* WHAT TO DO
From the line that contains "Mshaque Clinic" to the end of the records below, copy every line exactly. Both the first and last of these lines count.

* DATA SHOWN
______________________________

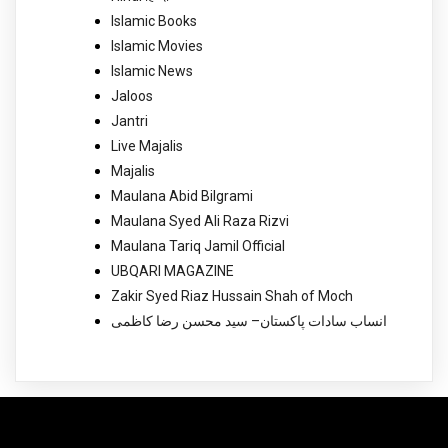
Islamic Books
Islamic Movies
Islamic News
Jaloos
Jantri
Live Majalis
Majalis
Maulana Abid Bilgrami
Maulana Syed Ali Raza Rizvi
Maulana Tariq Jamil Official
UBQARI MAGAZINE
Zakir Syed Riaz Hussain Shah of Moch
انساب سادات پاکستان– سید محسن رضا کاظمی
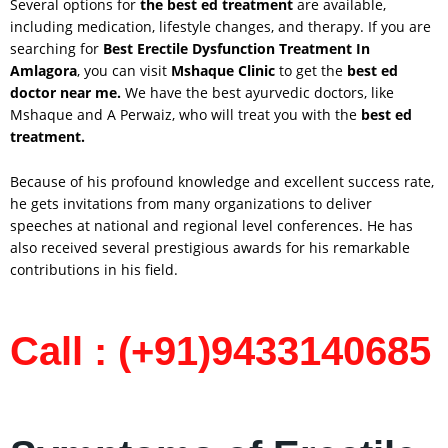
Several options for
the best ed treatment
are available,
including medication, lifestyle changes, and therapy. If you are
searching for
Best Erectile Dysfunction Treatment In
Amlagora
, you can visit
Mshaque Clinic
to get the
best ed
doctor near me.
We have the best ayurvedic doctors, like
Mshaque and A Perwaiz, who will treat you with the
best ed
treatment.
Because of his profound knowledge and excellent success rate,
he gets invitations from many organizations to deliver
speeches at national and regional level conferences. He has
also received several prestigious awards for his remarkable
contributions in his field.
Call : (+91)9433140685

______________________________

* OUTPUT OF THE EXERCISE
Mshaque Clinic
to get the
best ed
doctor near me.
We have the best ayurvedic doctors, like
Mshaque and A Perwaiz, who will treat you with the
best ed
treatment.
Because of his profound knowledge and excellent success rate,
he gets invitations from many organizations to deliver
speeches at national and regional level conferences. He has
also received several prestigious awards for his remarkable
contributions in his field.
Call : (+91)9433140685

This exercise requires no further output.